4. Conclusions and future work
  • A POAD method is proposed to detect outliers for hourly surface concentration observations of six pollutants (PM2.5, PM10, SO2, NO2, CO and O3) from the 1436 stations of the CNEMN during 2014-16. This outlier detection method takes advantage of the known characteristics of outliers [temporal and spatial inconsistency (ST-outliers), instrument-induced low variances (LV-outliers), periodic calibration exceptions (P-outliers), and less PM10 than PM2.5 in concentration observations (LP-outliers)] by computing the probability of residuals between the observations and the estimations that discriminate these known characteristics of outliers. The outlier detection process is fully automatic; hence, it will help in avoiding the cumbersome manual inspection of outliers when seeking to achieve reliable air quality data in the CNEMN network.

    The outliers detected account for 0.65% to 5.68% of the observations for the six pollutants. PM10 observations have the most outliers, among which LP-outliers contribute the most (see section 2.7 for why the PM2.5 data are more reliable than the PM10 data).
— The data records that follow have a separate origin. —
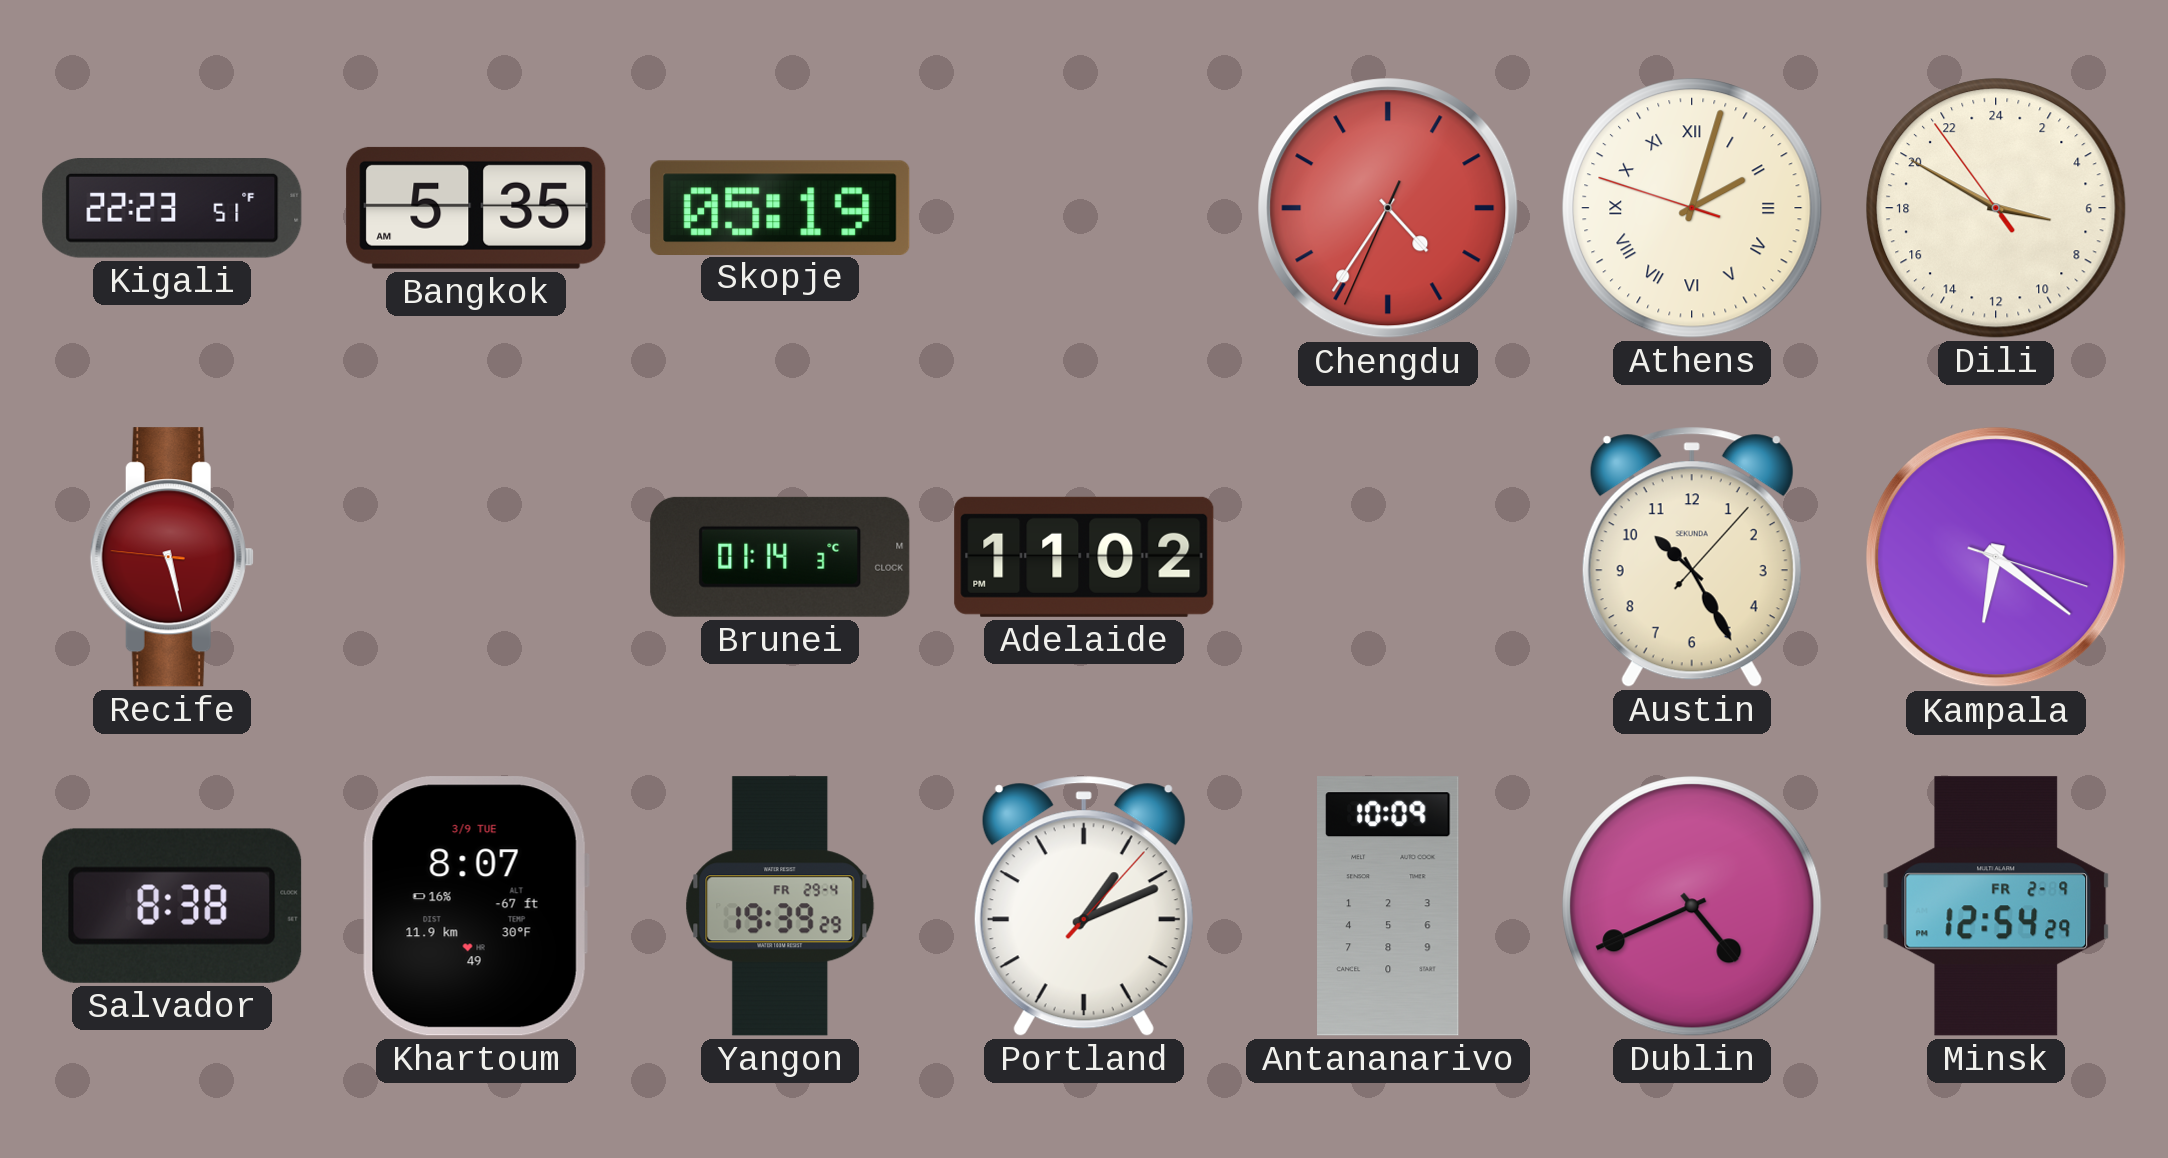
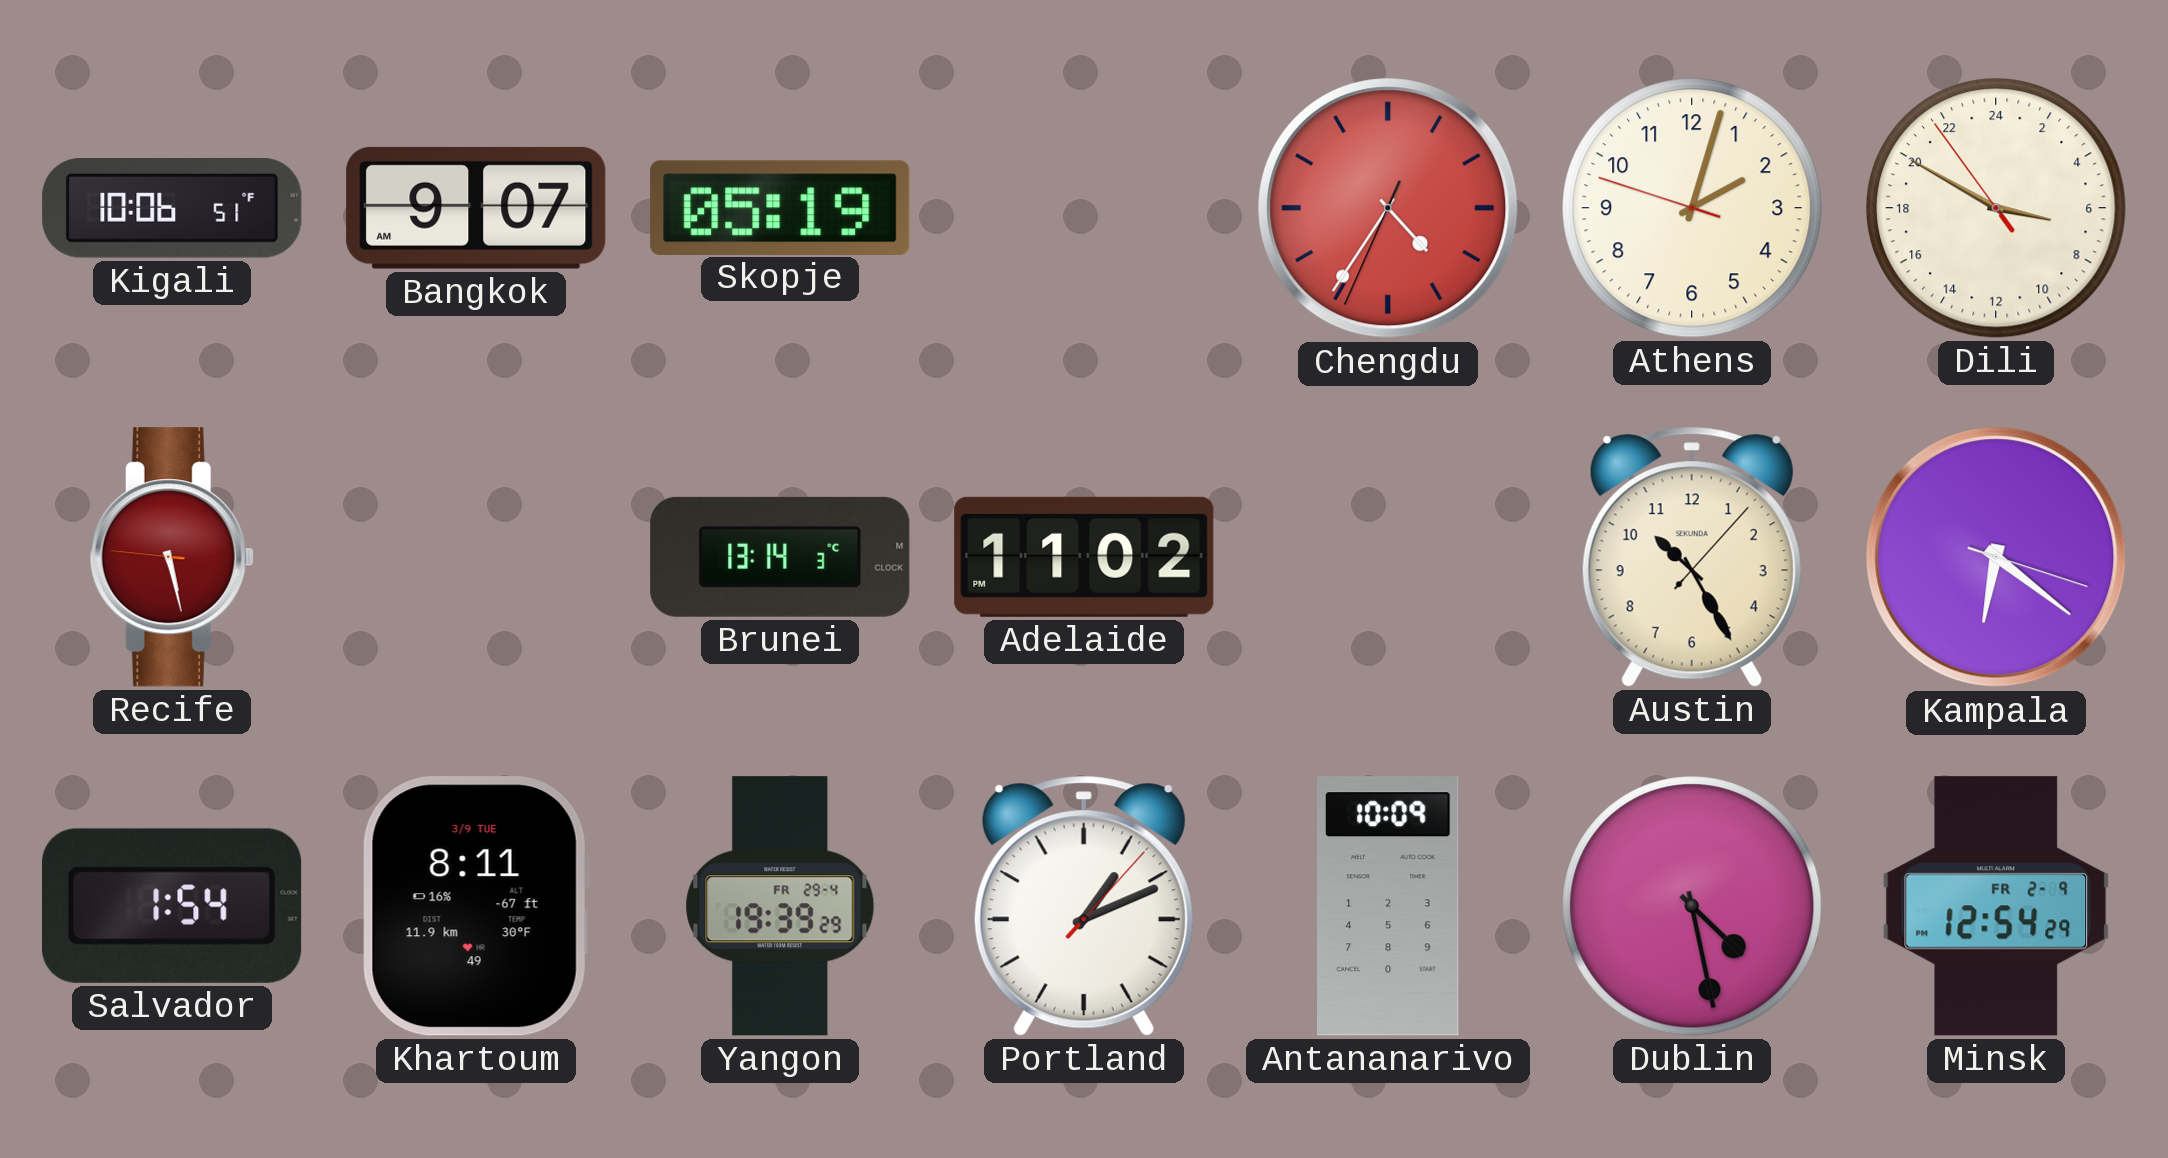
Kigali: 22:23 -> 10:06
Bangkok: 5:35 -> 9:07
Athens numerals: Roman -> Arabic
Brunei: 01:14 -> 13:14
Salvador: 8:38 -> 1:54
Khartoum: 8:07 -> 8:11
Dublin: 4:41 -> 4:28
The proportions of outliers in the six pollutants all decrease from 2014 to 2016, which suggests an improvement in the data quality of the CNEMN network. The impact of outliers is estimated by the difference in annual mean concentrations of PM2.5 between the raw data and the data after outlier detection. The differences are less than 1 μg m-3 at most sites, but there are 66 sites whose differences are greater than 10 μg m-3. This suggests that outlier detection is essential before using the monitoring datasets, even for evaluation of the annual mean concentrations.

    The outlier detection method was developed with the help of the CNEMC, which is also the institute responsible for releasing the real-time air quality data. The method has been used in the assimilation system of the CNEMC, and is going to be integrated into the data management system. Hopefully, outliers in the real-time air quality data will be removed by our method in the near future.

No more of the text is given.